I'm not sure which of these definitions is favored by Mac OS, though it seems unlikely that your computer would not have any paged memory allocated, so I'm guessing that it probably is adding 8GB of paged memory to your 8GB of actual RAM, for a total of 16GB of available (virtual) memory.
Remember that because the Operating System manages memory allocation and deallocation requests, it is free to do just about whatever it wants. My understanding is that most operating systems have different memory allocation tables for each process, so they could literally give the same virtual memory address to multiple programs, but those memory addresses would map to different actual blocks in memory. So a 64-bit operating system can allocate the maximum amount of 32-bit addresses to multiple 32-bit programs--they're not all limited to the same 32-bit memory addresses.
However, there are limits: the operating system can have limits set to the size that the page file is allowed to grow to. So unless you've deliberately told your Operating System to do so, it will probably not have 64 GB of total Virtual Memory.
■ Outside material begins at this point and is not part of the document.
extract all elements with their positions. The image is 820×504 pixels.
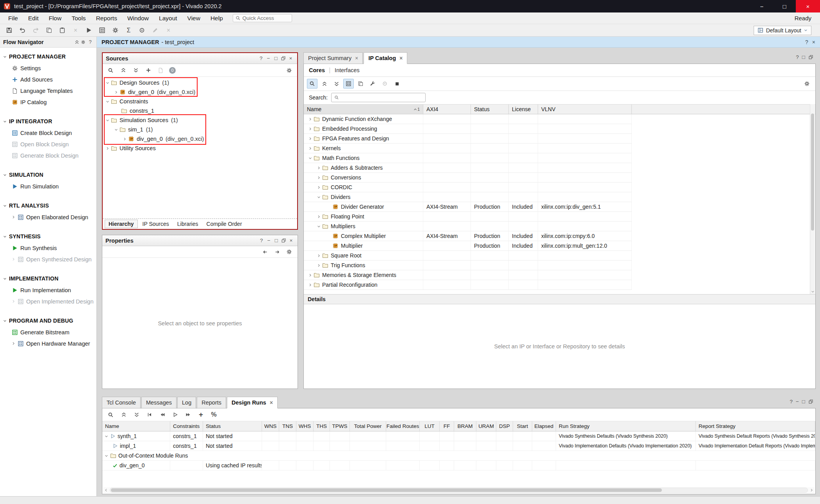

And even if it did, it can't allocate all 64 GB to every program, so you'd most likely have an OutOfMemory
error before the OS allocates a virtual address at 0xFFFFFFFFF
to your program. (In fact, I wouldn't be surprised to learn that 0xFFFFFFFFF
is actually a reserved error-code location, similar to 0x0
.) But since the addresses that your program knows about have no correlation to true memory addresses, there's a possibility that you'd end up being allocated a memory address that your program thinks of as 0xFFFFFFFFF
, even if the operating system isn't using anywhere near that much memory.
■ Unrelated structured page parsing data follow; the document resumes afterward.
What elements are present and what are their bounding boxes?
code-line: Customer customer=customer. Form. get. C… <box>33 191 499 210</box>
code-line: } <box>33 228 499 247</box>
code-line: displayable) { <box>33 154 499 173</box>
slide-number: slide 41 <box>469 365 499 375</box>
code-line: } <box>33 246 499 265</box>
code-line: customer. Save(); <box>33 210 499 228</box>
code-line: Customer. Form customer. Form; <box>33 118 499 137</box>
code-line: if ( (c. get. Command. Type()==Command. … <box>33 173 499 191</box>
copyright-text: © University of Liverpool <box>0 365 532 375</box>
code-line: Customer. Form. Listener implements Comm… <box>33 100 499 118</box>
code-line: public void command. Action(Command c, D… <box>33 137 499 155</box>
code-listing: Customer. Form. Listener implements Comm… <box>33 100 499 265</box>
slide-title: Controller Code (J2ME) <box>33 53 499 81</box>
Is there one big giant page table which includes all the pages for every process or each process has its own page table?
Likely both... and then some.
- Each process has its private memory table, and the OS will actively prevent your program from accessing a memory address that hasn't been allocated to this table.
- There's also such a thing as Shared Memory, so two processes which need to use the same information can create an area of shared memory and have addresses in that memory space be accessible by both.
- The Operating System itself obviously needs to have some way to track how much overall memory is available, which address spaces are free/used, and which virtual memory blocks have been allocated to which locations in RAM or in the page file.
So, supposing a process has been allocated memory at address 0x00000002
, when it goes to load the value out of that memory address, the operating system might recognize that this actually maps to the real memory address 0x00000F23
, and that is the memory address whose value will actually be fetched into the CPU register. Or, it could realize that it has moved the page containing that address onto the disk somewhere, in which case the operating system will find an empty part of memory and load the page's data from the disk into that memory first. (Again, this memory address doesn't have any correlation with the original memory address that the program requested.)
If there isn't any empty memory to pull the page from, the OS will first have to move some data out of memory and into the page file. It tries to intelligently determine which memory is least likely to be used in the near future. But sometimes you end up with memory constantly getting requested shortly after it gets swapped to the disk, only to replace the next piece of memory that a program was about to request. This "thrashing" is what causes computers with insufficient memory to go really, really slow, since disk accesses are orders of magnitude slower than memory accesses.